Navalny's biggest and only success as a politician came back in 2013, when he ran for mayor of Moscow and finished second, winning almost a third of the vote. But the legal path to political participation has been blocked since then. His party is not registered with election authorities and he himself is barred from holding office due to an embezzlement conviction. That conviction prevented him from running for president in 2018 — Navalny claims the whole was orchestrated by the Kremlin. Still, he used the media attention focussed on him to build a network, and that effort is paying off: Now, hundreds, even thousands of supporters are taking to the streets in cities and towns across the country, demanding his release — and that is a new development.

A mix of pity and suspicion

Pollsters like Lev Gudkov, however, are skeptical about whether Navalny can actually unleash a massive protest movement. "Attitudes toward him are complicated and depend on a person's age and where they get their information," says Gudkov, the director of Moscow's renowned Levada Center, an independent non-governmental polling association. Speaking with DW, Gudkov says, "Young people on social networks reacted much more strongly to news of an attempted assassination attempt against him."  

Some 40% of young Russians believe he was targeted, whereas only about 5% of older Russians, especially those in rural areas whose primary source of information is state television, believe that to be the case. Gudkov says the fact that many older Russians in the countryside don't believe Navalny was poisoned, or that the whole incident was a provocation orchestrated by Western intelligence agencies, shows that "Kremlin propaganda," in which Russian state media portrays the opposition figure as a criminal, is working. 

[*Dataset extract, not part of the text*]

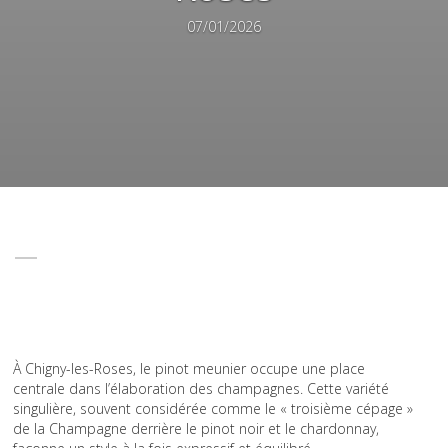
07/01/2026
À Chigny-les-Roses, le pinot meunier occupe une place
centrale dans l’élaboration des champagnes. Cette variété
singulière, souvent considérée comme le « troisième cépage »
de la Champagne derrière le pinot noir et le chardonnay,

Against that backdrop, it is no wonder that a Levada Center poll from November 2020 — three months after Navalny's poisoning — found that only 2% of Russians would vote for Navalny if he were a presidential candidate. That is a number that has remained steady for years.

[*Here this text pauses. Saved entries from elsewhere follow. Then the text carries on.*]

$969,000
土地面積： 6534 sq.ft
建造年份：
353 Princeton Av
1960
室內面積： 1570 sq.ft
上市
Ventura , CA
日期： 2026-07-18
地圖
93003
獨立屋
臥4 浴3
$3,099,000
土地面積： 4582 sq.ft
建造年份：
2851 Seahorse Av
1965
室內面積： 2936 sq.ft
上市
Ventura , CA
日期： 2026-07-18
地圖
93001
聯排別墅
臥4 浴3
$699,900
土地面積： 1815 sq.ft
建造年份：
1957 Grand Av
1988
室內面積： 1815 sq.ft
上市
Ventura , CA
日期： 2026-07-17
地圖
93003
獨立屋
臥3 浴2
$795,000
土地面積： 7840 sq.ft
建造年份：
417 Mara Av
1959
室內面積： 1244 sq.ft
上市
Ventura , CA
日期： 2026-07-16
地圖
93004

Russians may admire Navalny's willingness to sacrifice but may not be willing to follow him in the endImage: Maxim Shemetov/REUTERS/REUTERS

Why so many Russians remain reserved about protests

In his investigative videos, often laced with ironic slang, Navalny seems to speak directly to young Russians. But Gudkov says even though school kids like sharing Navalny's videos on TikTok, they are not the main target of his messaging. "Young people watch his videos but they remain passive. The ones who react are those with a bit of life experience, people between the ages of 25 and 40," says the sociologist. He goes on to explain that middle-class Russians, especially those in big cities, see a direct link between Putin's policies and Russia's economic stagnation.

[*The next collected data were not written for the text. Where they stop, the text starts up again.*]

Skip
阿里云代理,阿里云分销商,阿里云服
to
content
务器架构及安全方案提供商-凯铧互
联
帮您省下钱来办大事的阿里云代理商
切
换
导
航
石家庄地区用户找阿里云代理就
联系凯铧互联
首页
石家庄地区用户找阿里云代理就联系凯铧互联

Austrian Russia expert Gerhard Mangott from the University of Innsbruck agrees: "Not everyone who took to the streets on Saturday (January 23) did so for Navalny, and not everyone would, for instance, vote for him in a presidential election. A large number of citizens were out there because they are frustrated by economic recession, lack of economic recovery, sinking wages, political corruption and the everyday corruption they face in their own lives," as Mangott told DW

Looking ahead, Lev Gudkov says he doesn't expect mass protests. Firstly, because he believes the economic situation in Russia is relatively good and in no way comparable to neighboring Belarus, for instance, where demonstrations against President Alexander Lukashenko have been going on for months. Moreover, he doesn't see the willingness for sacrifice among the people that Navalny exhibited by returning to Russia despite the threat of arrest. "Admiration for Navalny will grow," says Gudkov, "People may think: 'He is something special, a warrior, but we aren't. We admire him but we aren't going to emulate him.'" That, says Gudkov, is conformity, a legacy of the Soviet era.